The patella sits at the front of the knee and joins the quadriceps tendon to the top of the tibia. Its function is to improve the lever arm of the quadriceps muscle and thereby increase the strength of pull of that muscle. It is covered with articular cartilage on its back surface which articulates with the groove on the front of the femur (trochlea).
There are, broadly speaking, two different types of patellar instability:
This follows an acute patella dislocation which usually requires a significant injury. Most dislocations settle with a period of rest followed by physiotherapy but recurrent dislocation can be problematic
Here the relationship between the patella and the femoral trochlea is abnormal because it never developed properly. The patella can be too small or too high; the groove in the trochlea can be too shallow or even non-existent; the insertion point of the patellar tendon joining the patella to the tibia can be too lateral (too far to the outside of the knee) or there may simply be tightness in the soft tissues on the lateral (outer) side of the knee.
The main symptom of patellar instability is either a patella that dislocates completely or partially (termed subluxation) during knee movement. Both of these are painful and as a result normal daily activities such as walking and climbing stairs are affected. Participation in sports is usually impossible. With time, damage is done to the articular cartilage on the back of the patella and also at the front of the femur. This can lead to the development of osteoarthritis.
Clinical examination may reveal weakness of the quadriceps muscle, tenderness at the front of the knee and irritability of the patellofemoral joint. The lateral soft tissues (along the outer side of the patella) may be very tight and abnormal movement of the patella may be seen as the knee bends and straightens (see picture).
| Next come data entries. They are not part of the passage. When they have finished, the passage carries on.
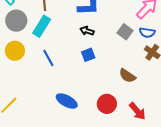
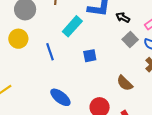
cyan rectangle: (42, 26) -> (72, 26), moved
black arrow: (87, 31) -> (123, 17), moved

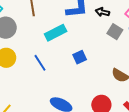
cyan rectangle: (72, 26) -> (56, 33), turned 35

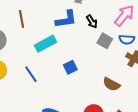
black arrow: (102, 12) -> (92, 22), turned -136

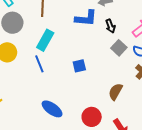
cyan rectangle: (46, 44) -> (45, 40), moved, turned -45
brown semicircle: (111, 84) -> (116, 92), turned 78

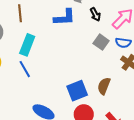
black arrow: (110, 26) -> (95, 14), moved
blue square: (79, 66) -> (77, 91), moved, size x1.5

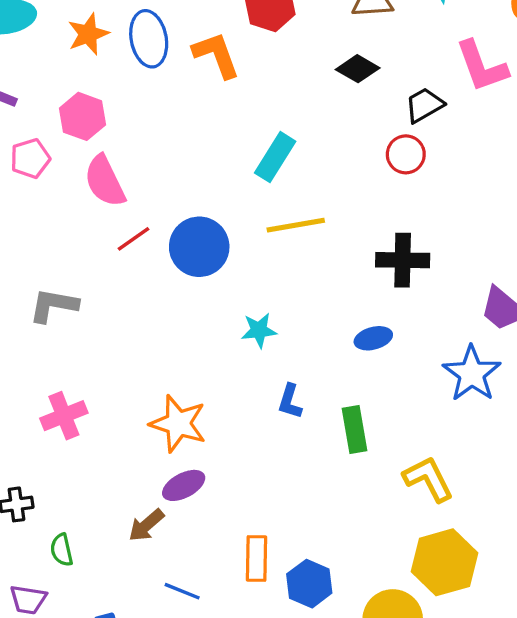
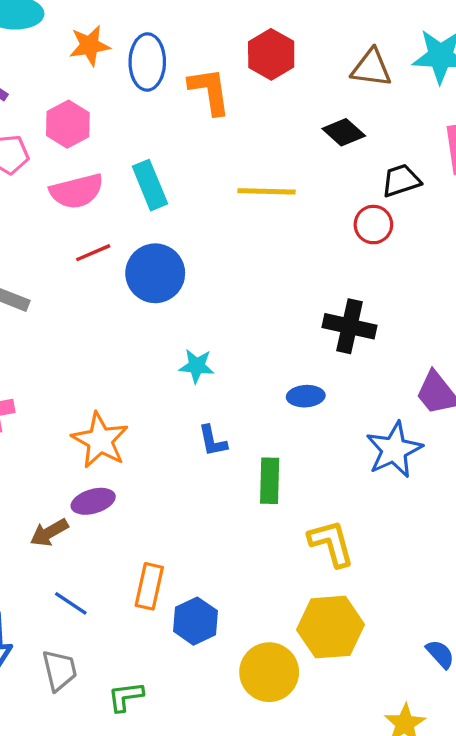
cyan rectangle: (275, 157) -> (150, 185), moved, turned -66
pink semicircle: (105, 181) -> (77, 191), turned -90
yellow line: (296, 225) -> (266, 191), moved
blue L-shape: (290, 401) -> (213, 441), turned -40

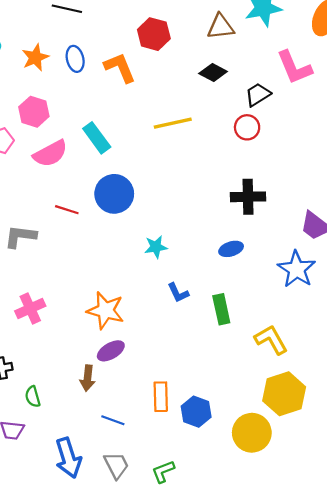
blue ellipse: (147, 62) -> (75, 59), size x0.7
red line: (93, 253) -> (67, 210), moved, turned 55
brown arrow: (49, 532) -> (88, 378), turned -40

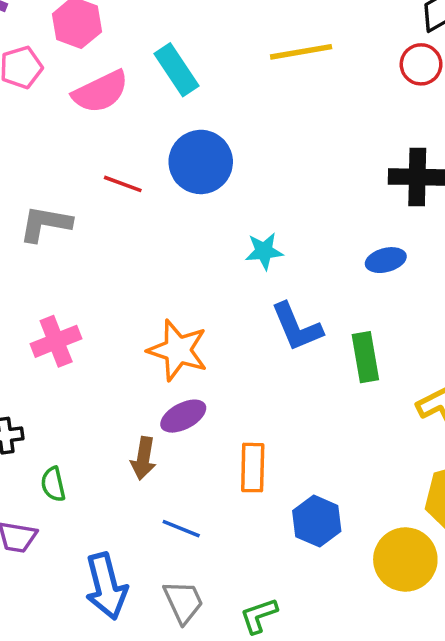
blue L-shape: (178, 293) -> (297, 327), size x1.5
orange rectangle: (161, 397) -> (253, 468), moved

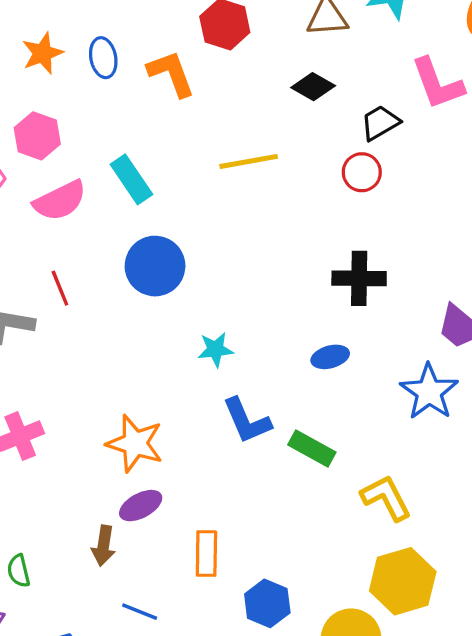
red line: (123, 184) -> (60, 288), moved, turned 48
green rectangle: (365, 357) -> (312, 448), turned -51

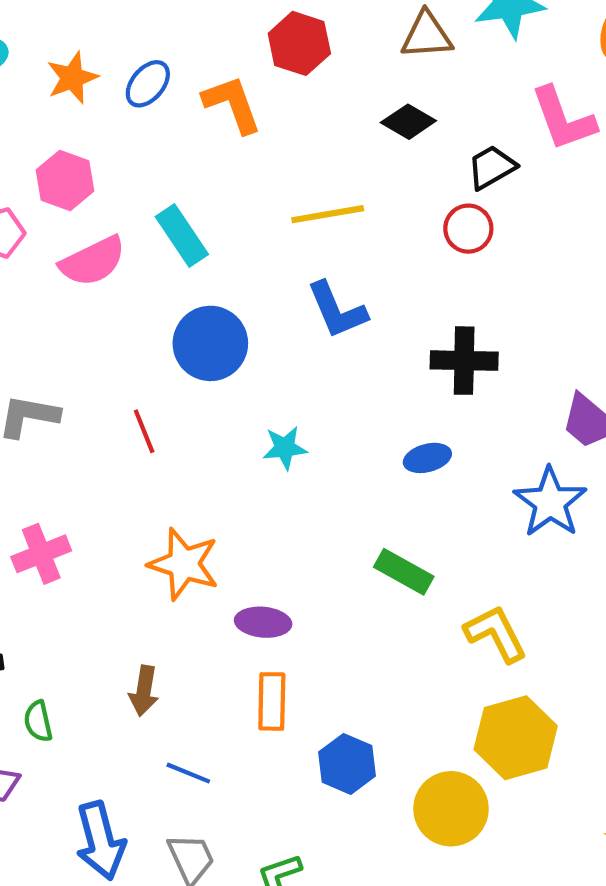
blue ellipse: (103, 58) -> (148, 84), turned 51
red line: (60, 288) -> (144, 431), moved
blue L-shape: (247, 421) -> (337, 310), moved
purple ellipse: (141, 506) -> (263, 622), moved, turned 33

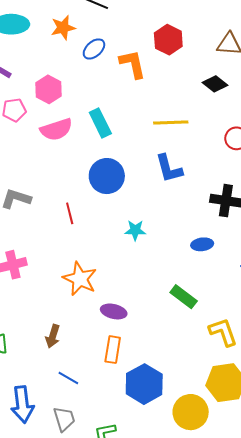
orange star: (72, 78) -> (63, 28), moved
blue hexagon: (347, 764) -> (144, 384), size x1.4

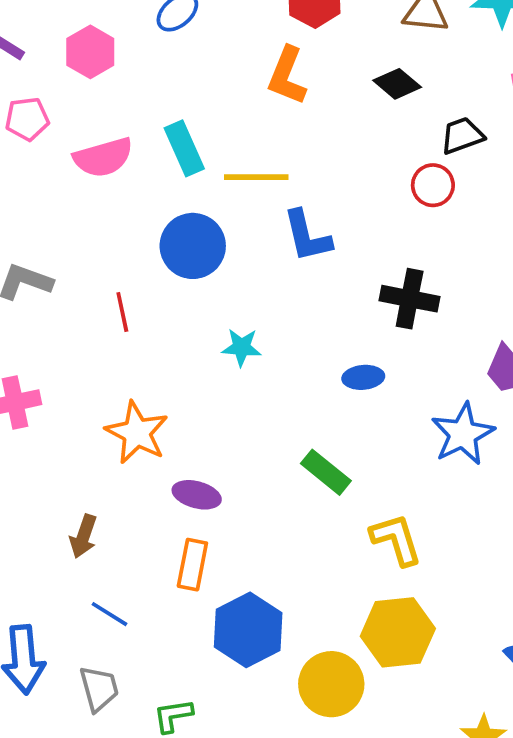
orange L-shape: (133, 64) -> (287, 76), moved, turned -148
pink hexagon: (48, 89) -> (90, 52), moved
yellow line: (171, 122) -> (256, 177), moved

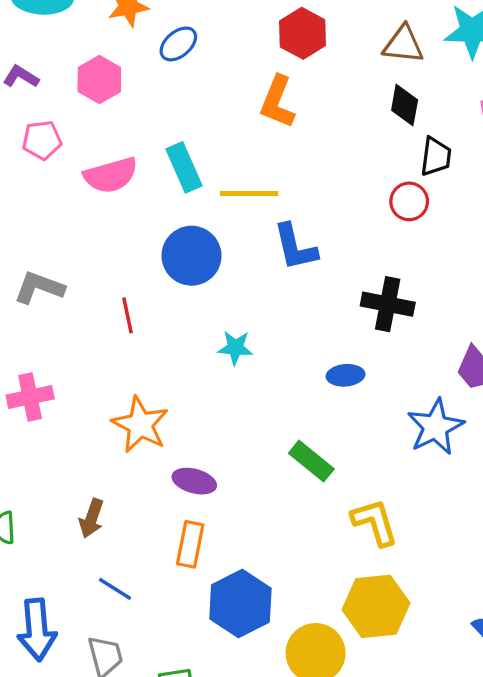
black diamond: (397, 84) -> (405, 105), moved, turned 60
black trapezoid: (462, 136) -> (436, 157), turned 117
The patella may be dislocatable and in rare cases may even be completely dislocated with the knee straight.
Plain X-rays may show abnormal position or tilting of the patella, evidence of abnormal development (dysplasia) and may even show evidence of arthritis.
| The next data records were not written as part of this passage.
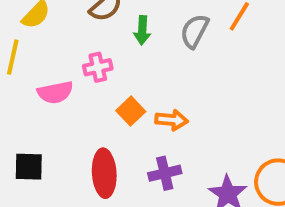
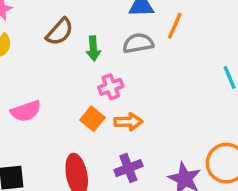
gray semicircle: (195, 31) -> (138, 43), turned 60
pink cross: (98, 67) -> (111, 87), moved

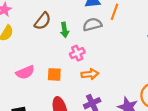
orange square: (92, 119) -> (54, 74), moved, turned -32

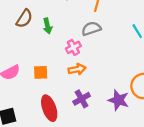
gray semicircle: (92, 24) -> (91, 29), moved
pink cross: (77, 53) -> (73, 47), moved

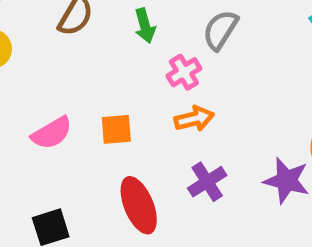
green arrow: (47, 26) -> (145, 26), moved
gray semicircle: (91, 29) -> (220, 30), turned -36

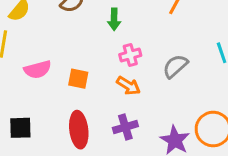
gray semicircle: (220, 30) -> (175, 66), moved
orange arrow: (194, 119) -> (128, 86), turned 30

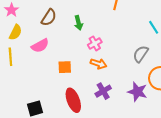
gray semicircle: (175, 66) -> (141, 54), moved
pink semicircle: (38, 69) -> (40, 46), moved

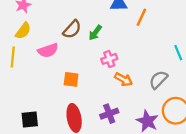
brown semicircle: (49, 17) -> (72, 29), moved
green arrow: (78, 23) -> (95, 33), turned 40
orange arrow: (98, 64) -> (123, 79), moved

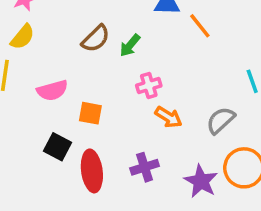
orange line: (141, 17) -> (200, 26), turned -66
pink semicircle: (48, 50) -> (52, 90), moved
black square: (30, 119) -> (58, 147), moved, turned 30

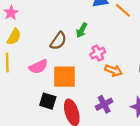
brown semicircle: (96, 39) -> (58, 41), moved
orange square: (90, 113) -> (65, 77), size x1.6

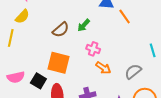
pink cross: (98, 53) -> (93, 49), turned 32
pink semicircle: (38, 67) -> (16, 77), moved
MRI scans combined with tracking studies can assess how the patella and femur work together as the knee moves. Measurements can be taken to gauge how ‘abnormal’ this relationship is; these give vital information if surgery is planned.
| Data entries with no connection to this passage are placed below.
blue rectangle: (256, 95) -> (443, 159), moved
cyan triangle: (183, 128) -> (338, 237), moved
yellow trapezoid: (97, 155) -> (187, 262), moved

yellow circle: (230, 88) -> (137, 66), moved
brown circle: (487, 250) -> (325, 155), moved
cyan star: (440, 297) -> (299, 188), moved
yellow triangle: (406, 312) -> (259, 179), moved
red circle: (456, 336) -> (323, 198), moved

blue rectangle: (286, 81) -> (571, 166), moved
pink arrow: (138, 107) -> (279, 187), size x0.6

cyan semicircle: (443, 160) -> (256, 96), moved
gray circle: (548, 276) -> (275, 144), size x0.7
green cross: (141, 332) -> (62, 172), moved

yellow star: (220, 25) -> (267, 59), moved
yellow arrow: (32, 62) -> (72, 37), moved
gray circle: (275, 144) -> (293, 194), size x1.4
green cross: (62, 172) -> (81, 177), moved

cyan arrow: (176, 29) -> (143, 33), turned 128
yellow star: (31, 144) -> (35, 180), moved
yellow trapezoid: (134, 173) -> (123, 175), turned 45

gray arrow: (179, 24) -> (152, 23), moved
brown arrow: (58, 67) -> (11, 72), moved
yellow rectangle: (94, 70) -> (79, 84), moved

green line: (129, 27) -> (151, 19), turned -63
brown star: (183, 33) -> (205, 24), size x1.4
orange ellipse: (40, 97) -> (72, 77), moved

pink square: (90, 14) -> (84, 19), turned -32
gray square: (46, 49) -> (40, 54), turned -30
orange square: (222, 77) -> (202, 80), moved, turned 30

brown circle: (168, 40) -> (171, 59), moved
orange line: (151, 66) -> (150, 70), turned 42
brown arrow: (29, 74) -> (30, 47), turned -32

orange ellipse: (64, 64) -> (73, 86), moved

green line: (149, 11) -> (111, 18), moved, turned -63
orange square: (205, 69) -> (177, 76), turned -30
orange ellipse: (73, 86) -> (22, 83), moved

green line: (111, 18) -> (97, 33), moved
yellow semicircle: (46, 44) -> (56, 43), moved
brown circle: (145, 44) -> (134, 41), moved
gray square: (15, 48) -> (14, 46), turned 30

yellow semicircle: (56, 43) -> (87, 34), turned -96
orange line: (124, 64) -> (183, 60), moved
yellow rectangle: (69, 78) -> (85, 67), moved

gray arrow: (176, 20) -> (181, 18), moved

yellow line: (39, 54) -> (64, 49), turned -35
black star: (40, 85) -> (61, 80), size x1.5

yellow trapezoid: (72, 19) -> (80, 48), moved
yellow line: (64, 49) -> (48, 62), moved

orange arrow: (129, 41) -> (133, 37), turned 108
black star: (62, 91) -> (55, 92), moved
The knee is usually splinted straight for about four weeks and then physiotherapy is commenced. The aims of physiotherapy are to regain the normal range of movement and to rehabilitate the quadriceps muscle.
The most important part of the quadriceps is the vastus medialis muscle – on the medial (inner) side of the knee – which pulls the patella medially and keeps it in the trochlear groove.
These rarely settle with physiotherapy alone and usually require surgery. In these cases, as the relationship between the patella and femur was originally normal, a soft-tissue reconstruction usually suffices.
This condition associated with anterior knee pain can be treated with arthroscopy and lateral release. This allows the patella to centralise within the groove.
Reconstruction of the soft tissues alone is rarely sufficient; the aim of surgery is to restore as normal an anatomy as possible. Usually this involves realigning the attachment of the patellar tendon to the tibia (called a tubercle osteotomy) as well as reconstruction of the soft tissues
After any form of patellar stabilisation physiotherapy is essential.